雨乞いの舞、打ち上げ会 後編
「ですがしかし、こちらが標的を絞っている状況であればお酒は最高の武器になります。ほんのりと上気した頬、気怠げな表情、いつもは息を潜めている『あと少しの勇気』を、お酒が与えてくれるのです。そうなれば後は押して押して押しまくるだけです。
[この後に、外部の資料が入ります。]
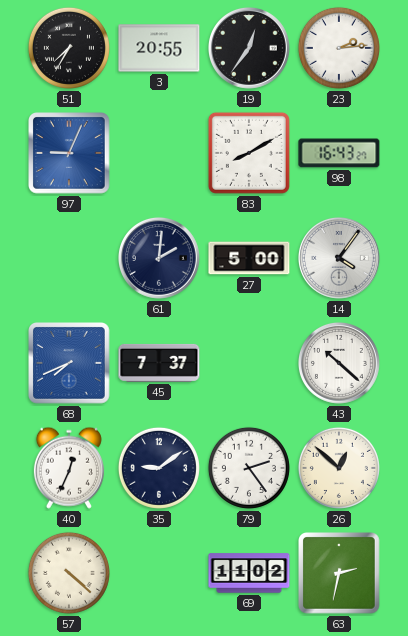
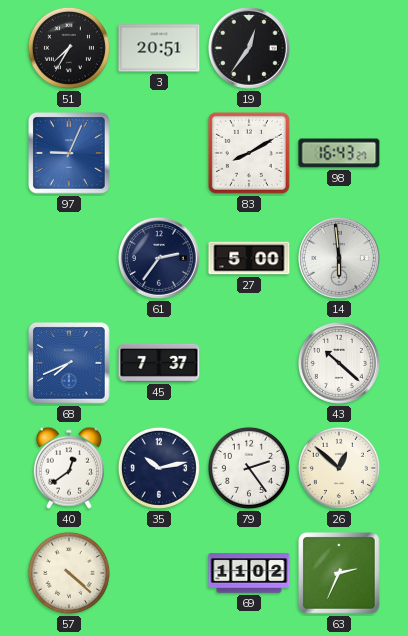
3: 20:55 -> 20:51
23: 2:14 -> none
61: 2:01 -> 2:36
14: 4:06 -> 5:59
40: 12:34 -> 12:39
35: 9:09 -> 10:13
63: 2:32 -> 2:34
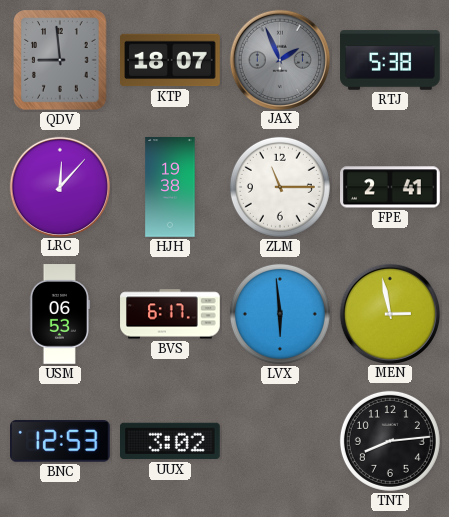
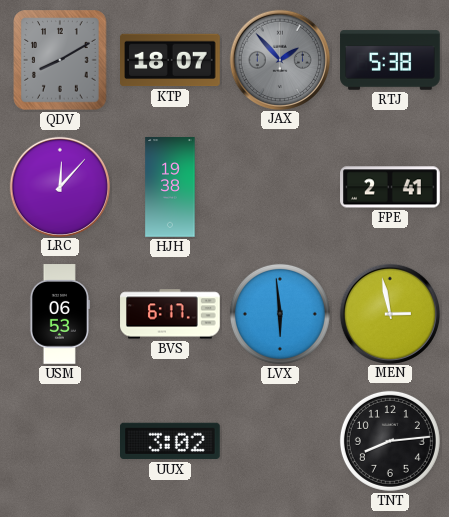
QDV: 8:59 -> 8:10
JAX: 1:56 -> 1:53
ZLM: 11:15 -> none
BNC: 12:53 -> none
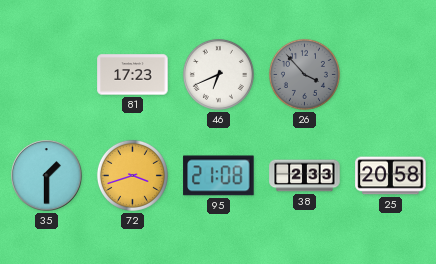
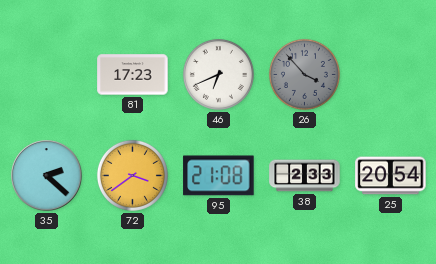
35: 1:30 -> 2:22
72: 3:42 -> 3:39
25: 20:58 -> 20:54
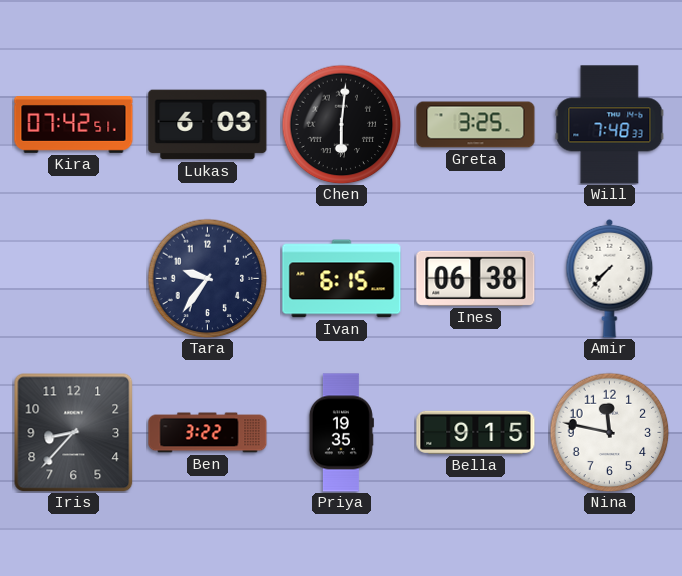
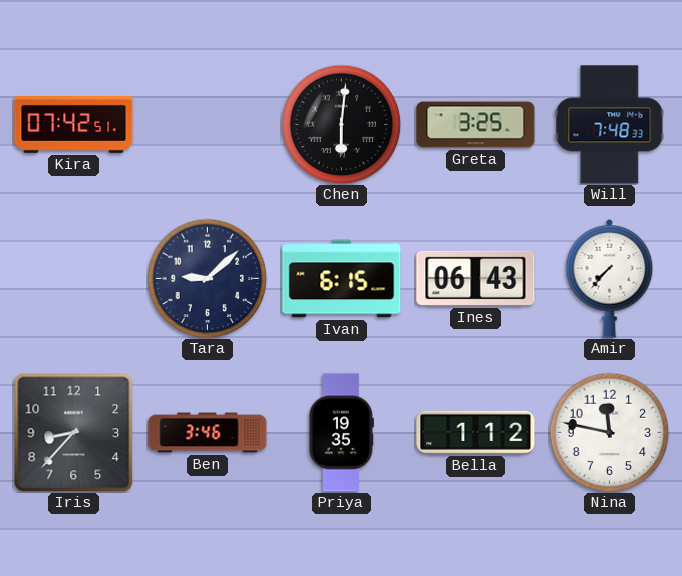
Lukas: 6:03 -> none
Tara: 9:36 -> 9:08
Ines: 06:38 -> 06:43
Ben: 3:22 -> 3:46
Bella: 9:15 -> 1:12
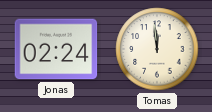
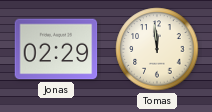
Jonas: 02:24 -> 02:29
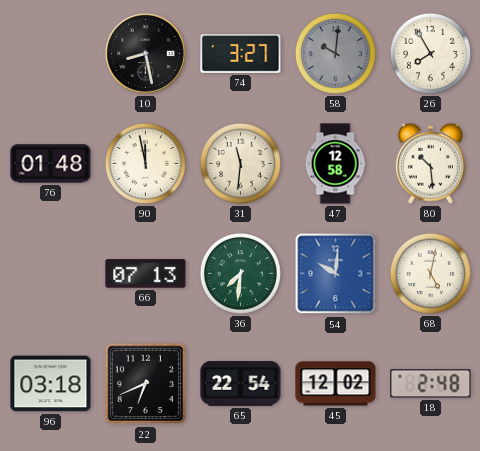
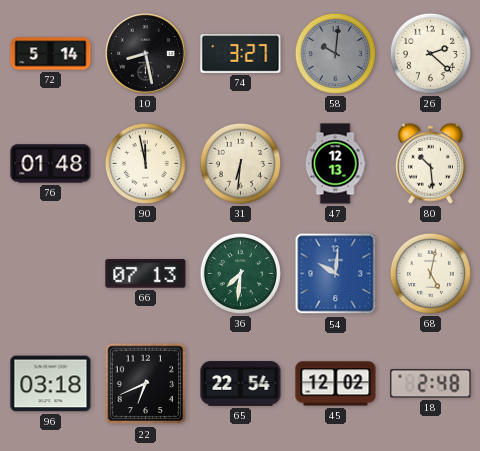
72: none -> 5:14
26: 7:55 -> 2:22
31: 11:31 -> 6:31
47: 12:58 -> 12:13
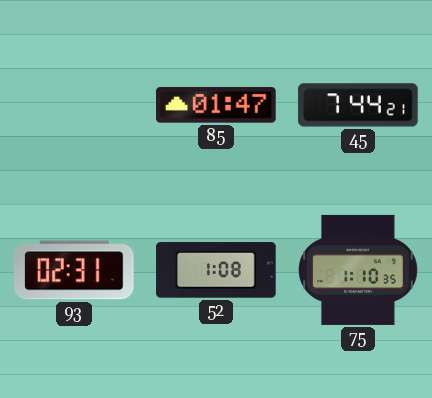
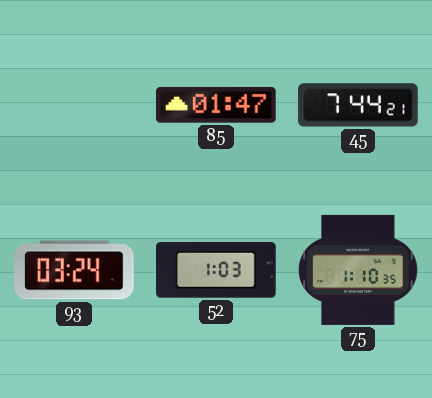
93: 02:31 -> 03:24
52: 1:08 -> 1:03
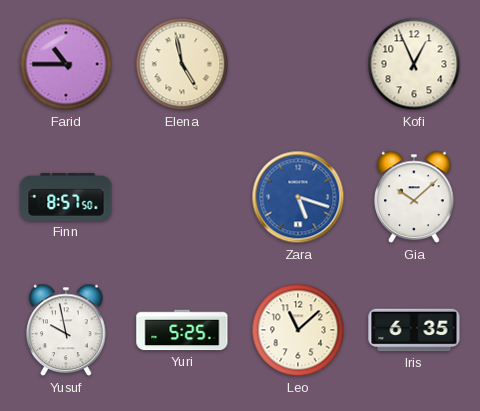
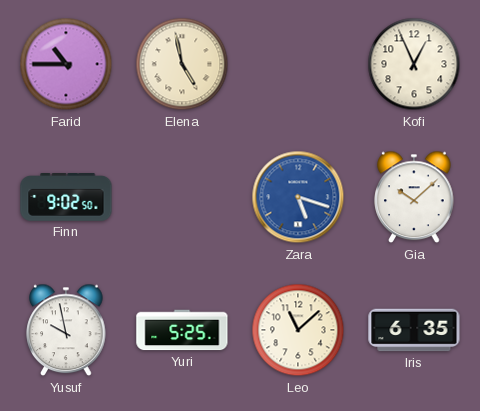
Finn: 8:57 -> 9:02
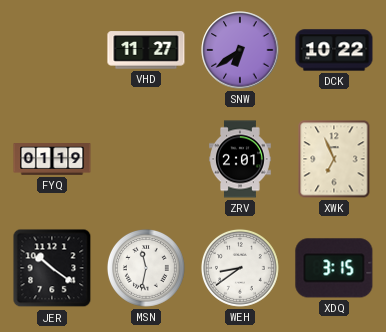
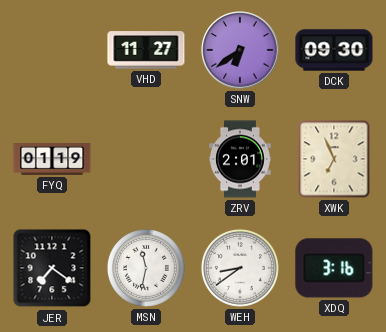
DCK: 10:22 -> 09:30
JER: 10:21 -> 7:21
XDQ: 3:15 -> 3:16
ズルいやり方ですが、男性の下心を利用するのもひとつの手です」
「大胆だわ……流石は異世界」
「でも、何となく想いが通じてるのにもどかしいときには使える手じゃありません? 」
「女性から仲を深めるのもありですわね! 」
女性たちに囲まれた椅子の上の華子は、リカルドたちが店に入ってきたことに気付いていなかった。
「でも、お酒が入ると……男の方ってなんだか開放的になるっていうか、嫌なことに巻き込まれそうですわ」
「そうですね。男女の親睦を図る為の席でのお誘いは先ほど言った通りです。しかし、それ以外のお酒の席では隙を見せてはいけません。ただの同僚や上司などの男性からの不用意な接触には警戒すべきです」
椅子の上の華子はリカルドに背を向けており顔が見えないが、穏やかに、しかし少々芝居がかったはっきりとした口調で告げる。周りを取り囲む女性陣はほろ酔い、もしくは完酔いなのか皆一様に赤ら顔だが、真剣だった。
「師匠、ではお酒は飲まない方がよいのでしょうか? 」
何処かで見た顔の若い女性、多分侍女のイネスが挙手をして華子に質問する。華子のことを師匠と呼んでいる経緯が知りたいところであるが、呼ばれた華子は気にしていないようだ。
「異性の前では嗜む程度であればいいかと。お酒に強ければよいのですが……前後不覚になる方は最初の一杯程度でやめておくべきですね。酔いにかこつけて『あわよくば』と考えている人も居るからもしれませんので」
華子の説明に何やら若い女性たちが熱心に頷いている。一体何の講義かと思いそのまま話を聞いていると、どうやら華子による酒の席講座のようであった。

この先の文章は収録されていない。